My sister left a copy of the March 2008 Harvard Business Review behind after staying with us this weekend. (BTW, we had a great time--definitely wish we could see her more. She lives in New Jersey.) I definitely need to get a subscription to HBR. As you would expect, very in depth research and real world information--like a book in magazine format published monthly.
The feature called Forethought really caught my attention. It was written by Richard Florida, forthcoming author of Who's Your City? (I pre-ordered--yes, I am a nerd.)
The article talks about the concept of Megaregions. What's a megaregion? "Cities and suburbs in powerful conurbations, at times spanning national borders, forming vast swaths of trade, transport, innovation, and talent."
The research is from Tim Gulden of the University of Maryland. Gulden says there are about 40 megaregions in the world, home to 1.2 billion people and 66% of the world's economic activity. As a sidenote, the research method Gulden employed is fascinating. His core tool was night satellite imagery of earth.
What he looked for from these satellite photos were unbroken strings of light which "indicates energy consumption, which corresponds to economic activity." Alongside of this, a megaregion had to have a certain benchmark of economic production. (I can actually hear some of you clicking away at this point, bored with too many $10 words so I'll try to get to the point...)

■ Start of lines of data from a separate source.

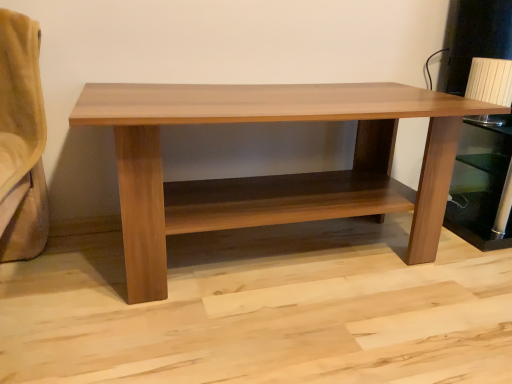 Describe the element at coordinates (270, 176) in the screenshot. I see `wooden table at center` at that location.

Locate an element on the screen. wooden table at center is located at coordinates pos(270,176).

At what (x,y) coordinates should I click in order to perform the action: click on brown wood shelf at right. Please return your answer as a coordinate pair (x, y). The width and height of the screenshot is (512, 384). Looking at the image, I should click on (480, 184).

What do you see at coordinates (480, 184) in the screenshot? The height and width of the screenshot is (384, 512). I see `brown wood shelf at right` at bounding box center [480, 184].

Locate an element on the screen. The height and width of the screenshot is (384, 512). wooden table at center is located at coordinates (270, 176).

Can you confirm if brown wood shelf at right is positioned to the right of wooden table at center?

Correct, you'll find brown wood shelf at right to the right of wooden table at center.

Considering their positions, is brown wood shelf at right located in front of or behind wooden table at center?

brown wood shelf at right is behind wooden table at center.

Does point (490, 144) appear closer or farther from the camera than point (178, 202)?

Point (490, 144) is farther from the camera than point (178, 202).

From the image's perspective, between brown wood shelf at right and wooden table at center, which one is located above?

brown wood shelf at right is shown above in the image.

From a real-world perspective, is brown wood shelf at right physically above wooden table at center?

Actually, brown wood shelf at right is physically below wooden table at center in the real world.

In the scene shown: Does brown wood shelf at right have a greater width compared to wooden table at center?

Incorrect, the width of brown wood shelf at right does not surpass that of wooden table at center.

Who is shorter, brown wood shelf at right or wooden table at center?

brown wood shelf at right is shorter.

Can you confirm if brown wood shelf at right is smaller than wooden table at center?

Yes, brown wood shelf at right is smaller than wooden table at center.

Is brown wood shelf at right inside the boundaries of wooden table at center, or outside?

brown wood shelf at right lies outside wooden table at center.

Would you consider brown wood shelf at right to be distant from wooden table at center?

Actually, brown wood shelf at right and wooden table at center are a little close together.

Could you tell me if brown wood shelf at right is turned towards wooden table at center?

No, brown wood shelf at right does not turn towards wooden table at center.

How much distance is there between brown wood shelf at right and wooden table at center?

brown wood shelf at right is 65.63 centimeters away from wooden table at center.

Identify the location of shelf behind the wooden table at center. This screenshot has height=384, width=512. (480, 184).

Between wooden table at center and brown wood shelf at right, which one appears on the left side from the viewer's perspective?

Positioned to the left is wooden table at center.

Which object is more forward, wooden table at center or brown wood shelf at right?

wooden table at center.

Which is closer to the camera, (144, 287) or (449, 204)?

Point (144, 287)

From the image's perspective, who appears lower, wooden table at center or brown wood shelf at right?

wooden table at center.

From a real-world perspective, is wooden table at center positioned above or below brown wood shelf at right?

From a real-world perspective, wooden table at center is physically above brown wood shelf at right.

Between wooden table at center and brown wood shelf at right, which one has larger width?

With larger width is wooden table at center.

Considering the relative sizes of wooden table at center and brown wood shelf at right in the image provided, is wooden table at center taller than brown wood shelf at right?

Yes.

Can you confirm if wooden table at center is smaller than brown wood shelf at right?

No, wooden table at center is not smaller than brown wood shelf at right.

Could brown wood shelf at right be considered to be inside wooden table at center?

No, brown wood shelf at right is not a part of wooden table at center.

In the scene shown: Is wooden table at center placed right next to brown wood shelf at right?

No, wooden table at center is not making contact with brown wood shelf at right.

Is wooden table at center looking in the opposite direction of brown wood shelf at right?

wooden table at center does not have its back to brown wood shelf at right.

You are a GUI agent. You are given a task and a screenshot of the screen. Output one action in this format:
    pyautogui.click(x=<x>, y=<y>)
    Task: Click on the table in front of the brown wood shelf at right
    The image size is (512, 384).
    Given the screenshot: What is the action you would take?
    pyautogui.click(x=270, y=176)

Identify the location of shelf that appears below the wooden table at center (from a real-world perspective). (480, 184).

Where is `table in front of the brown wood shelf at right`? Image resolution: width=512 pixels, height=384 pixels. table in front of the brown wood shelf at right is located at coordinates (270, 176). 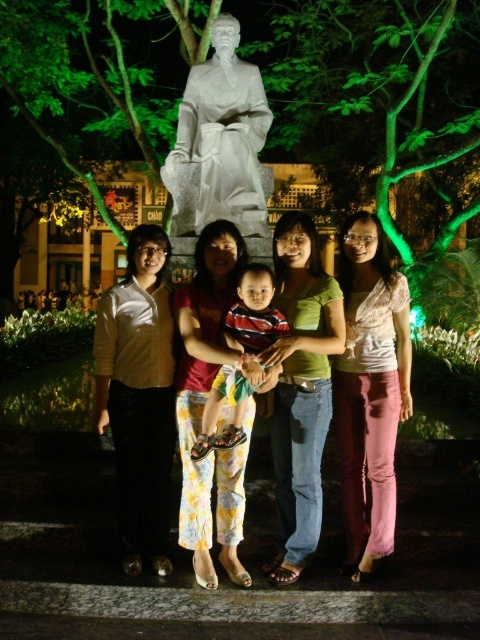 Based on the scene description, where exactly is the light pink cotton pants at center located in the image?

The light pink cotton pants at center is located at point coordinates of (370,387).

You are a photographer trying to adjust the lighting for a group photo. You notice two clothing items in the center of the image. Which clothing item is on the left side when looking at the satin gold blouse at center and the striped cotton shirt at center?

The satin gold blouse at center is positioned on the left side of the striped cotton shirt at center, so the satin gold blouse at center is on the left. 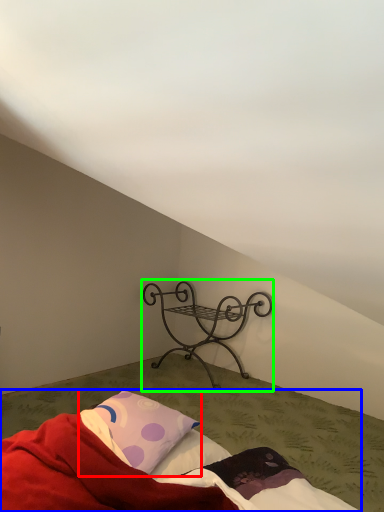 Question: Based on their relative distances, which object is farther from pillow (highlighted by a red box)? Choose from bed (highlighted by a blue box) and furniture (highlighted by a green box).

Choices:
 (A) bed
 (B) furniture

Answer: (B) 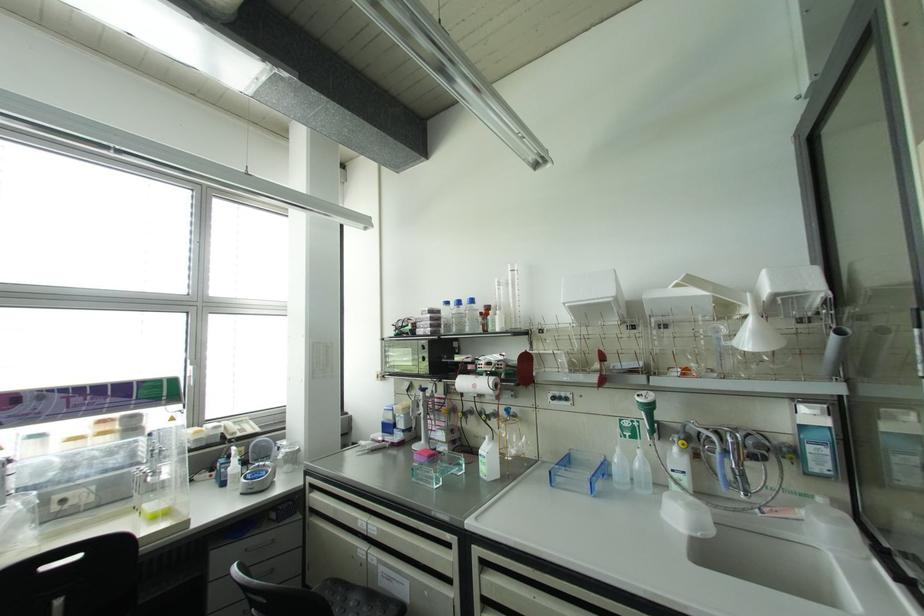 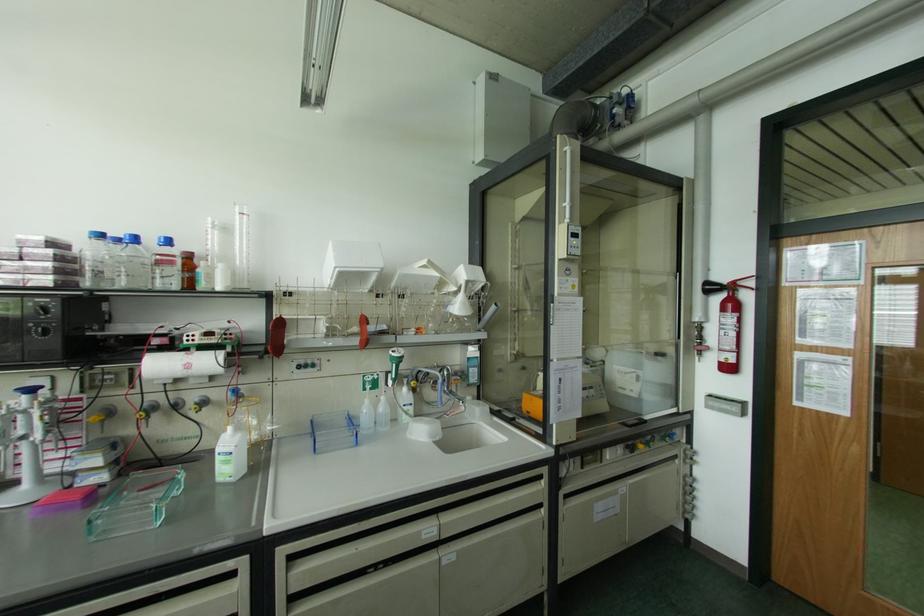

Florida's point about megaregions is that they are distinctive and local in nature. They are known for certain distinct industries, innovations and specialties in the business/economic realm. The concentration of certain skilled people in particular disciplines and industries creates certain realities. In other words, the World is Not Merely Flat. Globalization has it limits, even in the business realm. For some things, you just have to be "there", wherever "there" is.
What strikes me about this research in relationship to the Church is the importance of recognizing that the World is Not Flat when it comes to reaching people. People are still local and have a host of local realities that drive communication.
Megaregions are really centers of great influence and they need targeted missional ministry. I'm not sure if this has leaked into the thinking of mission organizations yet, but it should. I believe that megaregions will be the "10/40 window" of the 21st Century. I even wonder if entire organizations will organize around reaching megaregions exclusively, much like they did around the 10/40 window in the 80's and 90's.
Anyway... pick up a copy of the March HBR--that article alone is worth the price of the mag.